### Dataset
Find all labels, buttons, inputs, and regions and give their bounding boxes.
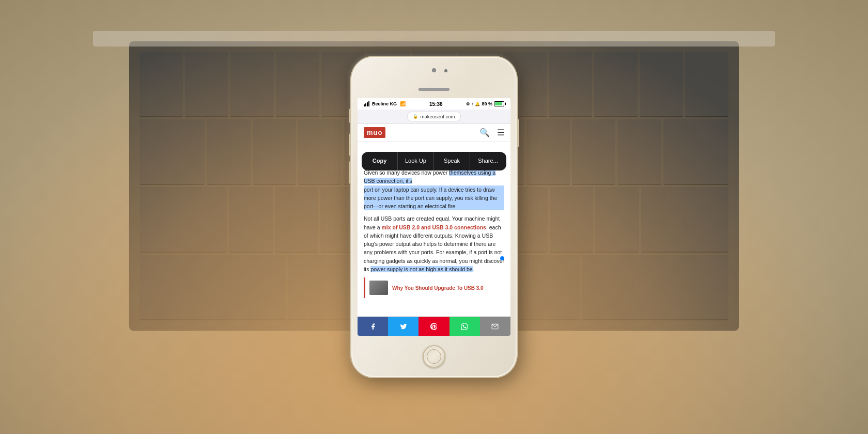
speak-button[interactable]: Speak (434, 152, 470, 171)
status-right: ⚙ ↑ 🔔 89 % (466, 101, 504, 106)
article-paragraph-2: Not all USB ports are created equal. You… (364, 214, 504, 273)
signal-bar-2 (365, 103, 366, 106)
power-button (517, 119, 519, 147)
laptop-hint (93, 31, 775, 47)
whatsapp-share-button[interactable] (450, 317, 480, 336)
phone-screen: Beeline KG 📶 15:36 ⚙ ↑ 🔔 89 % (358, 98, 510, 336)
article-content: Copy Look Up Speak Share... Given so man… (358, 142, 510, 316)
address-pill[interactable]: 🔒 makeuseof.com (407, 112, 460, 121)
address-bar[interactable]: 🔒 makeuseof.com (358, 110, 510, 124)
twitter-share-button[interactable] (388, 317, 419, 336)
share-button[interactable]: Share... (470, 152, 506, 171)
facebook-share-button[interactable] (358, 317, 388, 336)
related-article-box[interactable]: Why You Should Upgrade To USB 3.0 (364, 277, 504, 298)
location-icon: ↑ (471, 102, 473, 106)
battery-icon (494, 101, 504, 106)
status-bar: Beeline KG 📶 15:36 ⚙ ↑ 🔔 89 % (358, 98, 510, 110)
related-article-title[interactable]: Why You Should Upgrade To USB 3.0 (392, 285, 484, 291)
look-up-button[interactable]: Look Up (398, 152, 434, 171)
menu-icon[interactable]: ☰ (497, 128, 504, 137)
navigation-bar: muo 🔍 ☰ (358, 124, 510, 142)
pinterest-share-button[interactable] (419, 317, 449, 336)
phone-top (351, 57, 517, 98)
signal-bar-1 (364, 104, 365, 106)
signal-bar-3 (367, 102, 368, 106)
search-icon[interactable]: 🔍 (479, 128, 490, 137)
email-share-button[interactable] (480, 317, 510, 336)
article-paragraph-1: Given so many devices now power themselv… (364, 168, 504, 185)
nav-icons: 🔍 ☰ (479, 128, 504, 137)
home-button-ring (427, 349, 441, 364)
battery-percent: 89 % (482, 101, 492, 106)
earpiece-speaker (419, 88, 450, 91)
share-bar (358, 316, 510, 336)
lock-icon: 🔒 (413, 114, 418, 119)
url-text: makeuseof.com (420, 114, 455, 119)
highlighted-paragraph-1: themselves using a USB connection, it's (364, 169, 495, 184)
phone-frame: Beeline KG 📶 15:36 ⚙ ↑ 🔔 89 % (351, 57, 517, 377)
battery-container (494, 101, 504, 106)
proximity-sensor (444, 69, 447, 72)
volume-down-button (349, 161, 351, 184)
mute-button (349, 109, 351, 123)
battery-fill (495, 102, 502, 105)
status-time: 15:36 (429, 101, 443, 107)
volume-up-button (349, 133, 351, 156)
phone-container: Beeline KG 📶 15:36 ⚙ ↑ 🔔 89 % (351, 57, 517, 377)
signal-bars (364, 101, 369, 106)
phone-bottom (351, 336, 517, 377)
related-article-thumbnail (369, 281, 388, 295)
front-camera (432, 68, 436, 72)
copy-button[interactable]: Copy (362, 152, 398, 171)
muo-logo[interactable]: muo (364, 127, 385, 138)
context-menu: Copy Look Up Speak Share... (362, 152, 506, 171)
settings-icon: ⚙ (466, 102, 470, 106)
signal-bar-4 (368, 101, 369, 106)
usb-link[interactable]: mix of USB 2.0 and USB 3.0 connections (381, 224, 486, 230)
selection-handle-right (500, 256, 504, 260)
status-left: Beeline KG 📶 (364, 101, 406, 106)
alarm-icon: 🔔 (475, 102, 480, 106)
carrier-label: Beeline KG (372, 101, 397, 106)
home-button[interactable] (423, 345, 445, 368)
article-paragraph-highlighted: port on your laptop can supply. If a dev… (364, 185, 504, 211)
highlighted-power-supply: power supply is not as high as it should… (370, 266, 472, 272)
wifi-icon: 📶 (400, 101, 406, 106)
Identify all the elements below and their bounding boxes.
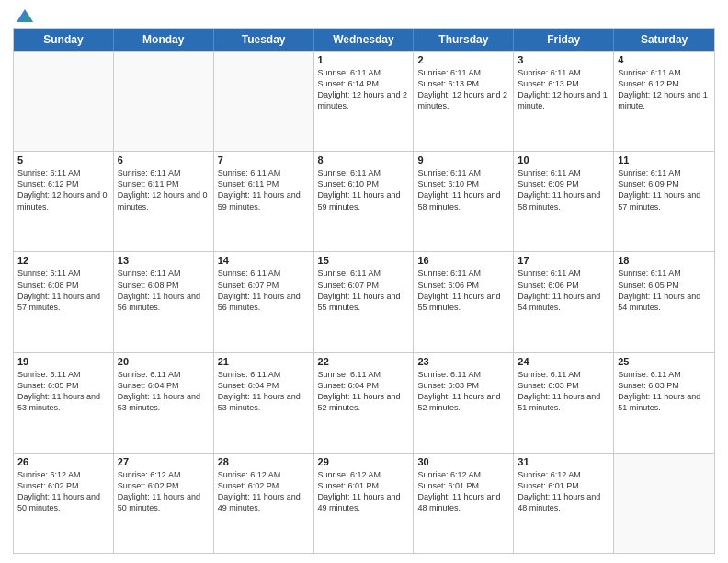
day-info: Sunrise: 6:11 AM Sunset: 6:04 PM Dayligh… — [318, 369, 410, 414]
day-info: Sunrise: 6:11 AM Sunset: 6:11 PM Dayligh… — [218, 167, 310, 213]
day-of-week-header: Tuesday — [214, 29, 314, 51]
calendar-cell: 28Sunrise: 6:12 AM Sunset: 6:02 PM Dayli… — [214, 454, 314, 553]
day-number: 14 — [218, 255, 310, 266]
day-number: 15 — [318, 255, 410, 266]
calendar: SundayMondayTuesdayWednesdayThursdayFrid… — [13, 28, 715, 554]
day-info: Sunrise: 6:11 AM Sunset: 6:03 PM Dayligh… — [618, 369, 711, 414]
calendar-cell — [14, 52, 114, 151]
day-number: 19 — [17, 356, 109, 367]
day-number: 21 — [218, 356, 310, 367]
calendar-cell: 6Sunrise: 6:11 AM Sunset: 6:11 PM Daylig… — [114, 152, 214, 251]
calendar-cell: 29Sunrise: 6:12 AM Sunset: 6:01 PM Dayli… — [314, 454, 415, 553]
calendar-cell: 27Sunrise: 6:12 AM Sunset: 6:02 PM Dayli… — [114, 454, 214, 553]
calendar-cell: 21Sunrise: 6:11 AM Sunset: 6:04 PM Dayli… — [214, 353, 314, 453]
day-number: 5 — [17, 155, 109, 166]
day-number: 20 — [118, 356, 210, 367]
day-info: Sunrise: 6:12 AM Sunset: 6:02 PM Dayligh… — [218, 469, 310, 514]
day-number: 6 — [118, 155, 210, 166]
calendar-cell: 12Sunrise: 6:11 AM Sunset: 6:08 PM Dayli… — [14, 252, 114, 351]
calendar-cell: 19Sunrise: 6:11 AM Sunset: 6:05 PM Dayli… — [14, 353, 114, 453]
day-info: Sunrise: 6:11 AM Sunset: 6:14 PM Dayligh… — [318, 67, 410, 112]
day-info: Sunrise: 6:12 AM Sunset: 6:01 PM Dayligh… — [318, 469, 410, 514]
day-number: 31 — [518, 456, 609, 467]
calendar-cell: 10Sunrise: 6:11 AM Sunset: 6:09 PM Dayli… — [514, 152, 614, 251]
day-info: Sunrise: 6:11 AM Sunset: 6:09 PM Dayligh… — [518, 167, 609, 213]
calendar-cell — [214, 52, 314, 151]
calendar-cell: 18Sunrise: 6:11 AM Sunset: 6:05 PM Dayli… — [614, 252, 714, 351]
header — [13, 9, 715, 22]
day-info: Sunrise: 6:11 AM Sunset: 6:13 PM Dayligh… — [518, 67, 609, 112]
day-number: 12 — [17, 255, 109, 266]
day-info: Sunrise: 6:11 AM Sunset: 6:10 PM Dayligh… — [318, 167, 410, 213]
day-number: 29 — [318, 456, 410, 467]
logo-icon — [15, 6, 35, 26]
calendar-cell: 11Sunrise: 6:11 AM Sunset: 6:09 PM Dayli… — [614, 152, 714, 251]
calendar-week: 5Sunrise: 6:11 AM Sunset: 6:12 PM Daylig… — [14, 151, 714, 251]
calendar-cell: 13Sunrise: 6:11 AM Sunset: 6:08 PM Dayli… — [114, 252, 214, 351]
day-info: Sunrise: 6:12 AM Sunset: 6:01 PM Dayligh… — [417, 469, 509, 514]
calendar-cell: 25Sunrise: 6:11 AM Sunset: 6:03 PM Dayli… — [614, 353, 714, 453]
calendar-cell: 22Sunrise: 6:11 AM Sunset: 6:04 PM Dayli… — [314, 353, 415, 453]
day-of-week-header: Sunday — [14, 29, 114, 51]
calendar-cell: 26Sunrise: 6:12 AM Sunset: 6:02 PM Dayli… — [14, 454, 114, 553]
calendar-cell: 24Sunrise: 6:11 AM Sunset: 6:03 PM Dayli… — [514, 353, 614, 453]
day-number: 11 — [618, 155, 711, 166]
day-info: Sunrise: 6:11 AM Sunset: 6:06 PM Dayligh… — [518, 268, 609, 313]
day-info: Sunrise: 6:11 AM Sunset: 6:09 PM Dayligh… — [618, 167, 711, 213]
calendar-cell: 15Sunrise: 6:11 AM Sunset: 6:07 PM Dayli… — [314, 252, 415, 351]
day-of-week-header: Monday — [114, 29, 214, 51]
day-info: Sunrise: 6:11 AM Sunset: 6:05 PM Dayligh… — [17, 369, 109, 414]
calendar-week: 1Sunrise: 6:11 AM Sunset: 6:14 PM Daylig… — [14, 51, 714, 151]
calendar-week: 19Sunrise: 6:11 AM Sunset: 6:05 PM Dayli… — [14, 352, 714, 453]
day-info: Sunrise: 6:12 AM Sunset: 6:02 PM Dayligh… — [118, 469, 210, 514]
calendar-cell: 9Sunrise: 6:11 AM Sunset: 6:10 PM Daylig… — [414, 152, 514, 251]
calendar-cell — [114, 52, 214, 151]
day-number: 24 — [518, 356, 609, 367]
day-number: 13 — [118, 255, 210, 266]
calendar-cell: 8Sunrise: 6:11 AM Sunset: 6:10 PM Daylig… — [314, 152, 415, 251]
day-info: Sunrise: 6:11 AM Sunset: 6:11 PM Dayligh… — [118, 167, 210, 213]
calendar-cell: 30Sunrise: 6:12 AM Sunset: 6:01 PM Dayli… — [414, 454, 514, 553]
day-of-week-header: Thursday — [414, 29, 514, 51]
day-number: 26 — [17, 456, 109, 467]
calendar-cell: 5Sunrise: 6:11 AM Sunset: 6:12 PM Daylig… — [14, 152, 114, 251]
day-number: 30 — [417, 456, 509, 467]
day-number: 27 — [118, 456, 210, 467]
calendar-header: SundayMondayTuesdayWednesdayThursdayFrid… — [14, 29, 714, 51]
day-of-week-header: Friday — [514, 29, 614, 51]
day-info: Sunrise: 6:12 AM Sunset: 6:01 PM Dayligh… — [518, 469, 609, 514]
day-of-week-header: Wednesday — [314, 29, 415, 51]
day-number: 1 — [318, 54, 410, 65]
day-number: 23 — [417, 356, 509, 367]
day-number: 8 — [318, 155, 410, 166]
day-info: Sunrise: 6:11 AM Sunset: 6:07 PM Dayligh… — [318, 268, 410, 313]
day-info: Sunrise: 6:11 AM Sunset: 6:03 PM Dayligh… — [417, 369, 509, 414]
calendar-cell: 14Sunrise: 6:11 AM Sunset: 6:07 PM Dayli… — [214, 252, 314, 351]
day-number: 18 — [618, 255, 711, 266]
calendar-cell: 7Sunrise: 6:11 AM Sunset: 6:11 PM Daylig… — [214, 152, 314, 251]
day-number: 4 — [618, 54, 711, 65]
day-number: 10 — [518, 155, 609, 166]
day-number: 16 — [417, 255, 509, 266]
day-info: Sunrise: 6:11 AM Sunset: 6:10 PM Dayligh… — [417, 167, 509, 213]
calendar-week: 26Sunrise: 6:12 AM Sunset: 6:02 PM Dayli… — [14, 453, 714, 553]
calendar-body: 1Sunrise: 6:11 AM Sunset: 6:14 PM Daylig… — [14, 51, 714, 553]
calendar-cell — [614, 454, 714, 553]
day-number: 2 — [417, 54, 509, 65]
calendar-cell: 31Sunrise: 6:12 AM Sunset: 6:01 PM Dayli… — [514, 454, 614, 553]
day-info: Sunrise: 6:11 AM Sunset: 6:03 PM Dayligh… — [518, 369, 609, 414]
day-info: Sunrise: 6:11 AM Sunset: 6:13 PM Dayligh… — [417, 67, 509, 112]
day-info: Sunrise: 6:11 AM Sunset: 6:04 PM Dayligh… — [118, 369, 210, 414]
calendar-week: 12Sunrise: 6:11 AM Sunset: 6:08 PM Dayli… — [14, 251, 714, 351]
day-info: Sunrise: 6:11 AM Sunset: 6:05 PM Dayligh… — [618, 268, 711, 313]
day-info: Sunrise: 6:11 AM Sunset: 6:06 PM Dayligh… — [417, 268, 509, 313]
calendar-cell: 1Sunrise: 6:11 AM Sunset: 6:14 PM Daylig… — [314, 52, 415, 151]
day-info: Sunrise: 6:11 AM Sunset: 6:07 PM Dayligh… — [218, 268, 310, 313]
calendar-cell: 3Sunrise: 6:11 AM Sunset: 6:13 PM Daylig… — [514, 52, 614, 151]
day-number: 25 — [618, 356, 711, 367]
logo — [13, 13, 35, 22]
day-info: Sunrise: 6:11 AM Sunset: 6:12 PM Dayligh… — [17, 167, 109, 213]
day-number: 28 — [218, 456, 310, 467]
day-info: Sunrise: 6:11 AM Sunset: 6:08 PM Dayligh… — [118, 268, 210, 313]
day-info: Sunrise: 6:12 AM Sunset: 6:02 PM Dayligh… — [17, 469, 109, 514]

### Requirement
Copy each line of the preceding data that contains the string "Look".

### Expected output
article-content: Copy Look Up Speak Share... Given so man… (358, 142, 510, 316)
look-up-button[interactable]: Look Up (398, 152, 434, 171)
context-menu: Copy Look Up Speak Share... (362, 152, 506, 171)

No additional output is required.